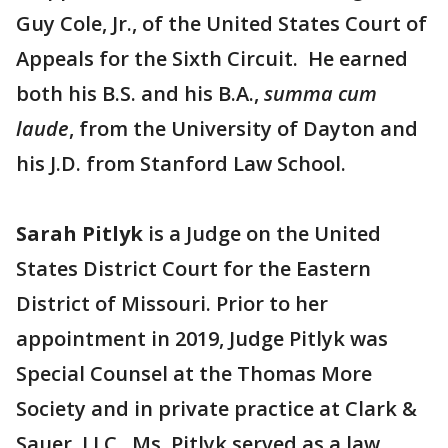
Guy Cole, Jr., of the United States Court of
Appeals for the Sixth Circuit. He earned
both his B.S. and his B.A.,
summa cum
laude
, from the University of Dayton and
his J.D. from Stanford Law School.
Sarah Pitlyk
is a Judge on the United
States District Court for the Eastern
District of Missouri. Prior to her
appointment in 2019, Judge Pitlyk was
Special Counsel at the Thomas More
Society and in private practice at Clark &
Sauer, LLC. Ms. Pitlyk served as a law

*-*-*

**Task goal:** Copy out all the data exactly. The images should not appear in the copy.

**Response area:**
Guy Cole, Jr., of the United States Court of
Appeals for the Sixth Circuit. He earned
both his B.S. and his B.A.,
summa cum
laude
, from the University of Dayton and
his J.D. from Stanford Law School.
Sarah Pitlyk
is a Judge on the United
States District Court for the Eastern
District of Missouri. Prior to her
appointment in 2019, Judge Pitlyk was
Special Counsel at the Thomas More
Society and in private practice at Clark &
Sauer, LLC. Ms. Pitlyk served as a law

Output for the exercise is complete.